JOSÉ PASTORE — Professor da Universidade de São Paulo e presidente do Conselho de Emprego e Relações do Trabalho da FecomercioSP. É membro da Academia Paulista de Letras
No Brasil, o INSS enfrenta dois grandes desafios: a demografia e a tecnologia. No campo demográfico, nunca a taxa de fecundidade esteve tão baixa. O número de crianças por mulher (1,6) é insuficiente para recompor a população. Isso provoca uma contração no número de pessoas que podem trabalhar. Na outra ponta, a proporção de idosos (65 anos e mais) cresceu 57% em apenas 12 anos. Isso faz contrair ainda mais a oferta de trabalhadores.
O resultado imediato é crise nas finanças da Previdência Social, porque as despesas com beneficiários de aposentadoria e pensões crescem muito mais depressa do que a receita dos contribuintes. O deficit anual ultrapassa R$ 400 bilhões.
Há outros desequilíbrios. Dos 130 milhões de brasileiros em idade de trabalhar, cerca de 40 milhões estão fora da força de trabalho porque estudam, estão aposentados, doentes ou têm outros motivos. Quase 40 milhões trabalham de modo informal, sem nada recolher à Previdência Social. Mais de 10 milhões são microempreendedores individuais (MEIs), cuja contribuição ao INSS é muito baixa. E cerca de 8 milhões estão desempregados.
Tudo isso solapa as contas da Previdência Social. Se nada for modificado, a alíquota de contribuição ao INSS, que hoje está em torno de 32% dos salários, terá de subir aos estratosféricos 70%.
Muitos argumentam que a tecnologia é a solução para um mundo que contrai a oferta de trabalho. Só em parte. A substituição de seres humanos por máquinas, inclusive, a inteligência artificial (IA), não é trivial. Com frequência, surge um hiato entre as habilidades disponíveis e as exigidas pelas novas tecnologias. Isso porque a habilidade dos trabalhadores deslocados não atende às novas exigências.
Há também um hiato temporal. Quando os deslocados não se reempregam logo, os desempregados, assim como seus ex-empregadores, param de contribuir ao INSS, enquanto as máquinas que entraram em seu lugar (robôs e IA), nada recolhem para a Previdência Social.

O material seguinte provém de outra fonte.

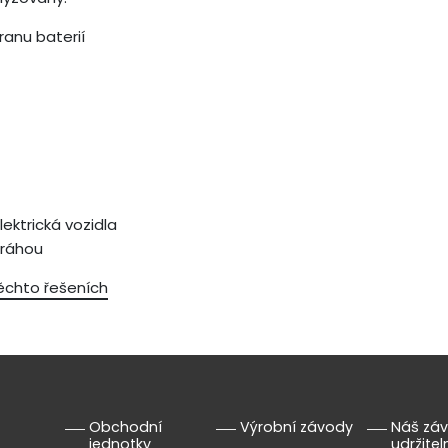
ranu baterií
ektrická vozidla
dráhou
těchto řešeních
Obchodní
Výrobní závody
Náš záv
jednotky
udržite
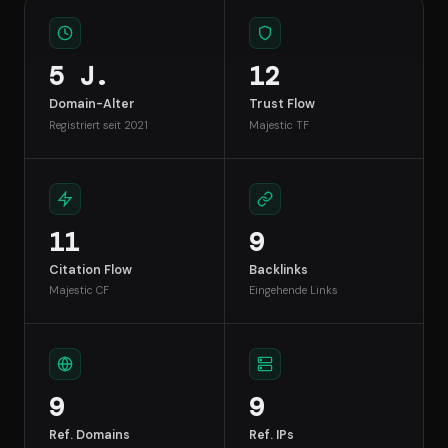
5 J.
12
Domain-Alter
Trust Flow
Registriert seit 2021
Majestic TF
11
9
Citation Flow
Backlinks
Majestic CF
Eingehende Links
9
9
Ref. Domains
Ref. IPs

As tecnologias têm ampliado as oportunidades para as pessoas trabalharem por conta própria, em grande parte sem vínculo previdenciário. O mundo inteiro procura formas de proteger essas pessoas e arrecadar contribuições previdenciárias. Poucos são os casos de sucesso. Mas há iniciativas animadoras. Na Alemanha, por exemplo, há cerca de 300 profissões nas quais ocorre muito trabalho de freelancers. Elas são amparadas por sistemas de proteção previdenciária. Como funciona?
Por exemplo, o ator que vai trabalhar em um teatro por um ano, o seu contrato só pode ser firmado se ele tiver vínculo com algum sistema previdenciário — público ou privado. Durante o contrato, uma alíquota de 20%, por exemplo, é compartilhada: o ator paga 10%, o teatro, 5% e o governo, 5%. Isso garante o nível de benefício escolhido pelo ator em um sistema de capitalização.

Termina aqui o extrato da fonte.